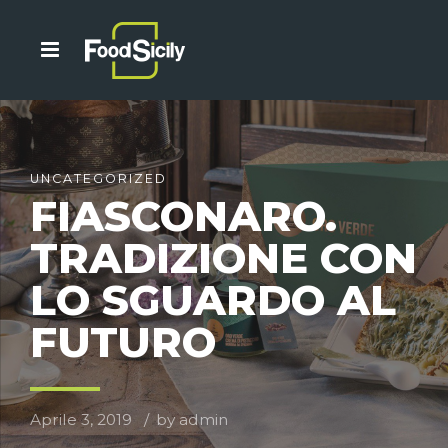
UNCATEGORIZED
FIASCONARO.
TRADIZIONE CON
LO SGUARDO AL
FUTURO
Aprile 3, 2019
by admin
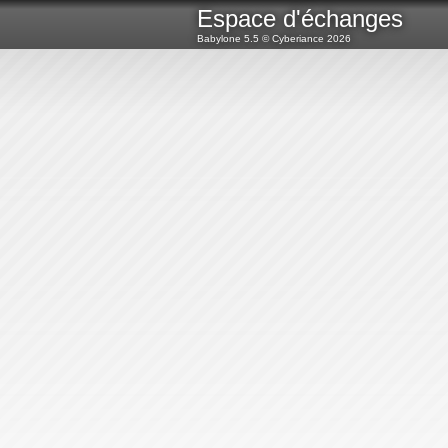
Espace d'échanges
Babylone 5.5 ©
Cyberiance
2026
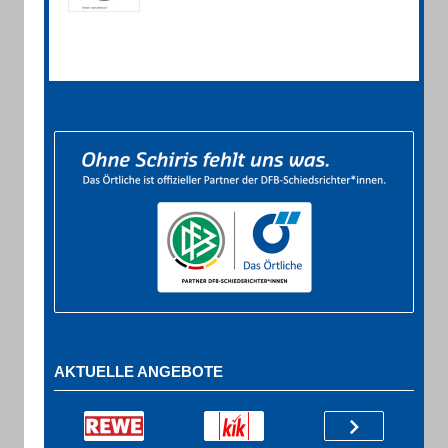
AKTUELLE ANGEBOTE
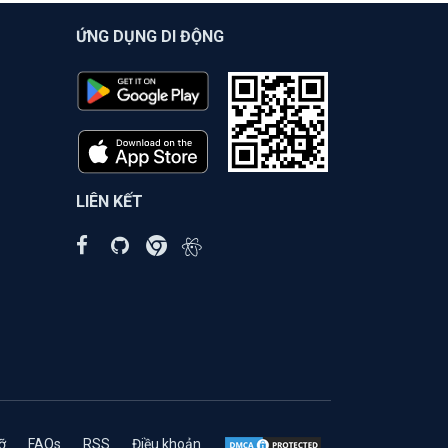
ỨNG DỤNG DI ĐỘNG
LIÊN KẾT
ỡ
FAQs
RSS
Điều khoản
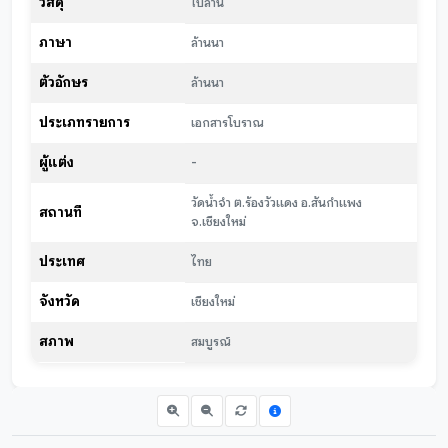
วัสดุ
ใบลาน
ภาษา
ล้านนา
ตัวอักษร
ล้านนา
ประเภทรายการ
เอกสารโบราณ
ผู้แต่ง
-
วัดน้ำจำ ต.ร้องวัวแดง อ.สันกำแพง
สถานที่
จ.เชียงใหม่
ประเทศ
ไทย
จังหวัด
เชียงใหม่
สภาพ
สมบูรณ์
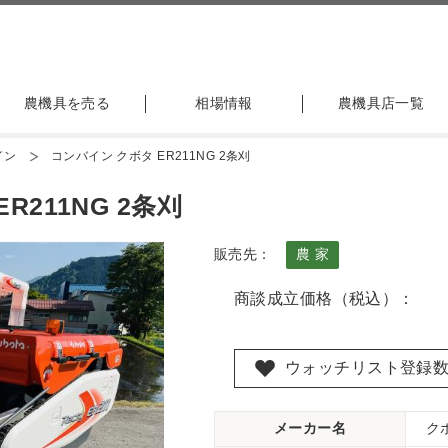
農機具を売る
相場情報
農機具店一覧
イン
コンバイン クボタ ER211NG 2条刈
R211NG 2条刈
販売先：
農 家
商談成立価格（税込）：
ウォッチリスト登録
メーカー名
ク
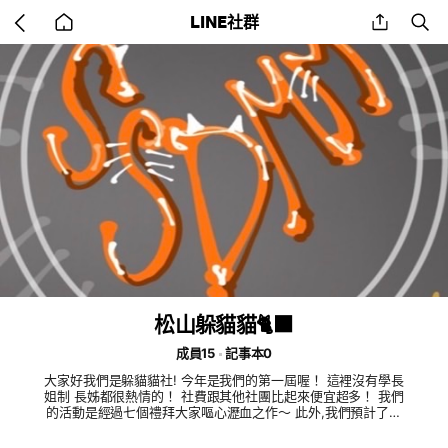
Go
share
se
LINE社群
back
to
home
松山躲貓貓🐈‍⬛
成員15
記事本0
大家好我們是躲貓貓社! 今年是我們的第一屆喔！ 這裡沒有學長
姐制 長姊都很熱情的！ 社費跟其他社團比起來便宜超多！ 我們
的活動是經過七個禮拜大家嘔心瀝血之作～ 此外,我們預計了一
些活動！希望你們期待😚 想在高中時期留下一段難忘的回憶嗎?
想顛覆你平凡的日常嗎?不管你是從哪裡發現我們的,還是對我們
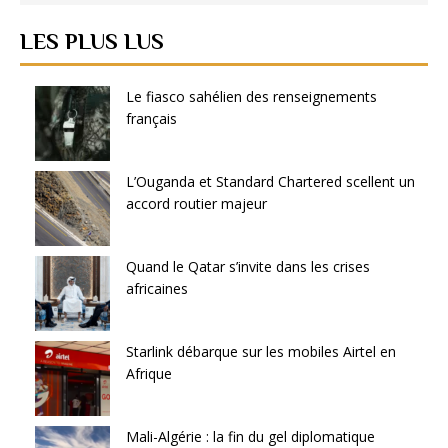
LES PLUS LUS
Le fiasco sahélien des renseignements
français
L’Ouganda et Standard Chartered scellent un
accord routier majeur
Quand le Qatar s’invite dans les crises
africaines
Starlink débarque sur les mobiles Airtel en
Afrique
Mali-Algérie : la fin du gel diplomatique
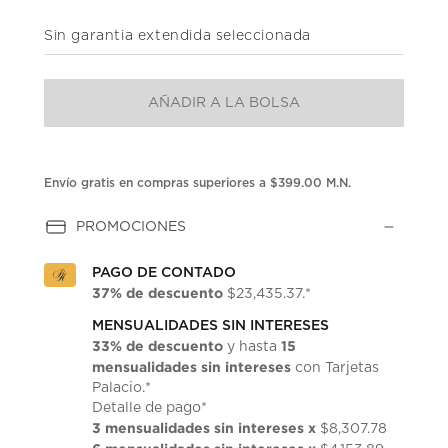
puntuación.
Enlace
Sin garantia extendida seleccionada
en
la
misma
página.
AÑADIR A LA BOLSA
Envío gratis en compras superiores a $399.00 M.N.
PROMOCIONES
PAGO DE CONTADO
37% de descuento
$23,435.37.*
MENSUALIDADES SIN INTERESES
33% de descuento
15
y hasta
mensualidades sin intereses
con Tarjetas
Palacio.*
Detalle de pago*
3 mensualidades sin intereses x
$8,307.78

******************************

**TASK BRIEF:**
A word-for-word reprint of the listing above is needed, minus the pictures.

**YOUR SOLUTION:**
UNCATEGORIZED
FIASCONARO.
TRADIZIONE CON
LO SGUARDO AL
FUTURO
Aprile 3, 2019
by admin
Espace d'échanges
Babylone 5.5 ©
Cyberiance
2026
AKTUELLE ANGEBOTE
ỨNG DỤNG DI ĐỘNG
LIÊN KẾT
ỡ
FAQs
RSS
Điều khoản
วัสดุ
ใบลาน
ภาษา
ล้านนา
ตัวอักษร
ล้านนา
ประเภทรายการ
เอกสารโบราณ
ผู้แต่ง
-
วัดน้ำจำ ต.ร้องวัวแดง อ.สันกำแพง
สถานที่
จ.เชียงใหม่
ประเทศ
ไทย
จังหวัด
เชียงใหม่
สภาพ
สมบูรณ์
農機具を売る
相場情報
農機具店一覧
イン
コンバイン クボタ ER211NG 2条刈
R211NG 2条刈
販売先：
農 家
商談成立価格（税込）：
ウォッチリスト登録
メーカー名
ク
Go
share
se
LINE社群
back
to
home
松山躲貓貓🐈‍⬛
成員15
記事本0
大家好我們是躲貓貓社! 今年是我們的第一屆喔！ 這裡沒有學長
姐制 長姊都很熱情的！ 社費跟其他社團比起來便宜超多！ 我們
的活動是經過七個禮拜大家嘔心瀝血之作～ 此外,我們預計了一
些活動！希望你們期待😚 想在高中時期留下一段難忘的回憶嗎?
想顛覆你平凡的日常嗎?不管你是從哪裡發現我們的,還是對我們
LES PLUS LUS
Le fiasco sahélien des renseignements
français
L’Ouganda et Standard Chartered scellent un
accord routier majeur
Quand le Qatar s’invite dans les crises
africaines
Starlink débarque sur les mobiles Airtel en
Afrique
Mali-Algérie : la fin du gel diplomatique
puntuación.
Enlace
Sin garantia extendida seleccionada
en
la
misma
página.
AÑADIR A LA BOLSA
Envío gratis en compras superiores a $399.00 M.N.
PROMOCIONES
PAGO DE CONTADO
37% de descuento
$23,435.37.*
MENSUALIDADES SIN INTERESES
33% de descuento
15
y hasta
mensualidades sin intereses
con Tarjetas
Palacio.*
Detalle de pago*
3 mensualidades sin intereses x
$8,307.78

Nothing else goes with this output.